[Mlir-commits] [mlir] 8e64e9c - [mlir][ArmSME] Add support for vector.transfer_read with transpose (#67527)

llvmlistbot at llvm.org llvmlistbot at llvm.org
Thu Sep 28 02:54:25 PDT 2023


Author: Cullen Rhodes
Date: 2023-09-28T10:54:20+01:00
New Revision: 8e64e9c365443bf9790fb04064bf3f1d3ff0bafc

URL: https://github.com/llvm/llvm-project/commit/8e64e9c365443bf9790fb04064bf3f1d3ff0bafc
DIFF: https://github.com/llvm/llvm-project/commit/8e64e9c365443bf9790fb04064bf3f1d3ff0bafc.diff

LOG: [mlir][ArmSME] Add support for vector.transfer_read with transpose (#67527)

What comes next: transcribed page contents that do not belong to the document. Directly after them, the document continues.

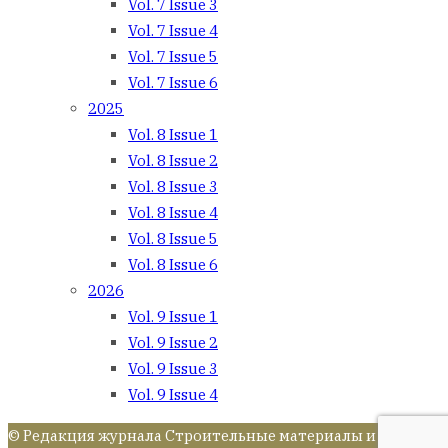
Vol. 7 Issue 3
Vol. 7 Issue 4
Vol. 7 Issue 5
Vol. 7 Issue 6
2025
Vol. 8 Issue 1
Vol. 8 Issue 2
Vol. 8 Issue 3
Vol. 8 Issue 4
Vol. 8 Issue 5
Vol. 8 Issue 6
2026
Vol. 9 Issue 1
Vol. 9 Issue 2
Vol. 9 Issue 3
Vol. 9 Issue 4
© Редакция журнала Строительные материалы и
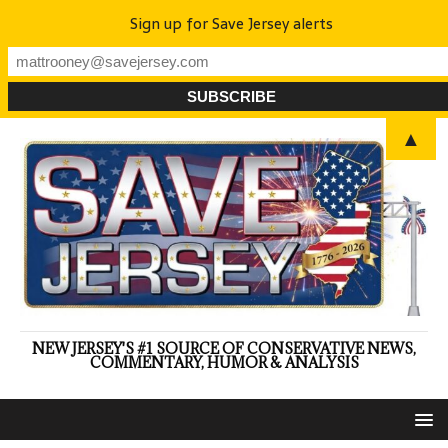
Sign up for Save Jersey alerts
▲
NEW JERSEY'S #1 SOURCE OF CONSERVATIVE NEWS,
COMMENTARY, HUMOR & ANALYSIS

This patch adds support for lowering a vector.transfer_read with a
transpose permutation map to a vertical tile load, for example:

  vector.transfer_read ...  permutation_map: (d0, d1) -> (d1, d0)

is converted to:

  arm_sme.tile_load ... <vertical>

On SME the transpose can be done in-flight, rather than as a separate
operation as in the TransferReadPermutationLowering, which would do the
following:

  %0 = vector.transfer_read ...
  vector.transpose %0, [1, 0] ...

The lowering doesn't support masking yet and the transfer_read must be
in-bounds. It also intentionally doesn't handle simple loads as
transfer_write currently does, as the generic
TransferReadToVectorLoadLowering can lower these to simple vector.load
ops, which can already be lowered to ArmSME.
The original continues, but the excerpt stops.